In one of our Java EE projects, I had used Rhino scripting to keep business rules externalized from the core model. The requirement was to have the rules configurable by the users without a full build of the application code and hot deployment of those rules within the running application containers. Scripting engines, bundled with Java 6 is a great option where I can provide dynamic loading capabilities for all such scripting tasks. With OSGi becoming mainstream, I am sure, we will have better options for application packaging, versioning and deployment very soon.

And for the static typing afficionados .. (believe me, I am also one !)

Not only with dynamically typed languages, you can get the benefits of static typing, along with nice concise syntax on the JVM today. Scala is a multi-paradigm language for the JVM offering all the goodness of statically checked duck typing, type inferencing, rich functional features and some great library support for threadless concurrency and parser combinators. Scala supports XML literals as part of the language, which can very well be used to implement elegant XML crunching modules, much concise compared to the DOM APIs or JAXB frameworks that Java offers.

Recently in one of my programming assignments, I had to design a few adapters to existing Java classes, not related througn common parentage. The requirement was to define a set of uniform operations over a collection of the adapted classes based on some common structural classifiers. Initially I came up with a Java solution. It was standard idiomatic Java which would pass any careful review if it were a couple of years ago. I tried the same problem in Scala and could come up with a far more elegant and succinct solution. The three features of Scala that made the solution more precise are the supports for structural typing, implicit adapters and of course, functional programming. And since the entire development was additive and belonged to the service layer of the application, the core domain model was not impacted. The client was never bothered as long as his investments and commitments on the JVM were protected. As David Pollak has recently stated in one of his posts, it is only an additional jar. So true.
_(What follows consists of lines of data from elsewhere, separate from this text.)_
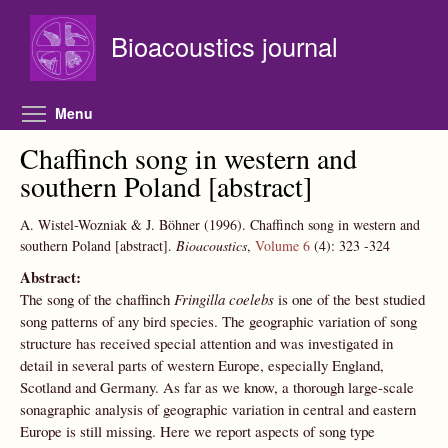
Skip to main content
Bioacoustics journal
Toggle menu visibility
Menu
Chaffinch song in western and
southern Poland [abstract]
A. Wistel-Wozniak & J. Böhner
(1996).
Chaffinch song in western and
southern Poland [abstract].
Bioacoustics
,
Volume 6
(4):
323
-324
Abstract:
The song of the chaffinch
Fringilla coelebs
is one of the best studied
song patterns of any bird species. The geographic variation of song
structure has received special attention and was investigated in
detail in several parts of western Europe, especially England,
Scotland and Germany. As far as we know, a thorough large-scale
sonagraphic analysis of geographic variation in central and eastern
Europe is still missing. Here we report aspects of song type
Is the infrastructure ready ?

All the JVM languages are evolving - even Java is slated to undergo lots of evolutions in the coming days (closures, JSR-308, modularity, ..). The most important thing, as I mentioned above is to follow the evolutionary path and carefully choose the use cases to plugin the goodness of these languages. To me, lots of risks are mitigated once you start using them as additive glue, rather than invasive procedures. These languages are becoming performant by the day, and innovations on hosting languages on a common runtime are now a reality. Groovy 1.6 has seen significant performance improvements in method dispatch by shortening the call path between the caller and the receiver through using method handles and call site cache, a technique previously applied in optimizing JRuby performance, and documented very well by Charles Nutter in one of his recent posts. This is one big JVM community force in action towards improving the daily life of all languages hosted there.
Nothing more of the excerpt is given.